Esta instituição, com os parcos recursos que recebe, procura
contornar o problema de populações carentes e recentemente anunciou que está
próxima de alcançar a vacina para a esquistossomose, doença que atinge 200
milhões de pessoas no globo².

Como se não bastasse e com impactos bastante nefastos,
convertida em ramo empresarial no mundo da vertiginosa espiral competitiva, a
indústria farmacêutica exibe também os sintomas da ganância fraudulenta. Uma
notícia recente demonstra mais um entre tantos casos dessa febre.

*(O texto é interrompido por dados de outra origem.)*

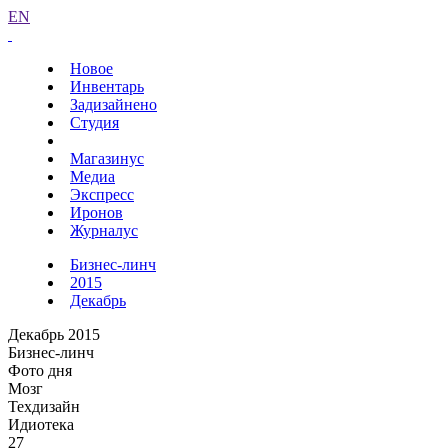
EN
Новое
Инвентарь
Задизайнено
Студия
Магазинус
Медиа
Экспресс
Иронов
Журналус
Бизнес-линч
2015
Декабрь
Декабрь 2015
Бизнес-линч
Фото дня
Мозг
Техдизайн
Идиотека
27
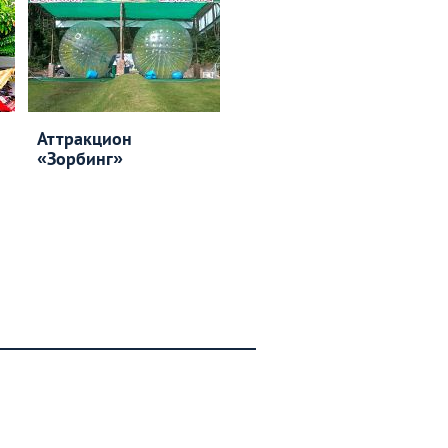
Аттракцион
«Зорбинг»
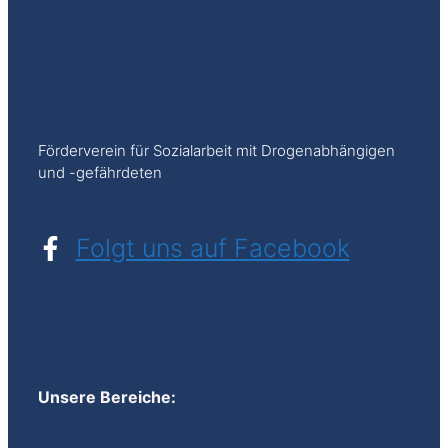
Förderverein für Sozialarbeit mit Drogenabhängigen
und -gefährdeten
Folgt uns auf Facebook
Unsere Bereiche:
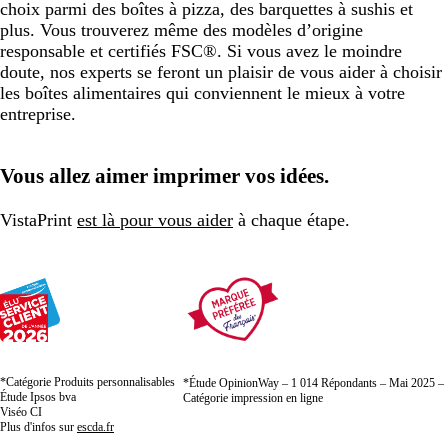
choix parmi des boîtes à pizza, des barquettes à sushis et
plus. Vous trouverez même des modèles d’origine
responsable et certifiés FSC®. Si vous avez le moindre
doute, nos experts se feront un plaisir de vous aider à choisir
les boîtes alimentaires qui conviennent le mieux à votre
entreprise.
Vous allez aimer imprimer vos idées.
VistaPrint
est là pour vous aider
à chaque étape.
*Catégorie Produits personnalisables
*Étude OpinionWay – 1 014 Répondants – Mai 2025 –
Étude Ipsos bva
Catégorie impression en ligne
Viséo CI
Plus d'infos sur
escda.fr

Segundo relata a Cochrane Collaboration, uma organização não
lucrativa que reúne 14 mil acadêmicos, o Tamiflu (droga criada pela Roche a
propósito do surto da alcunhada gripe aviária) tem pequeno ou nenhum impacto no
tratamento de complicações advindas de gripe ou pneumonia. Além disso, os
métodos e resultados dos tratamentos clínicos à base de muitos remédios estão
eivados de pouca transparência³. Em suma, é preciso mais fé do que ciência para
que tudo funcione como se pretende.

Pesquisadores ao longo da história estiveram interessados em
desenvolver curas, substâncias e métodos de tratamento. Perseguiam o
conhecimento e buscavam satisfazer necessidades humanas. Alguns, por vaidade
intelectual certamente perseguiam também o reconhecimento público, mas isto
estava muito longe de se confundir com o esforço para multiplicar dinheiro.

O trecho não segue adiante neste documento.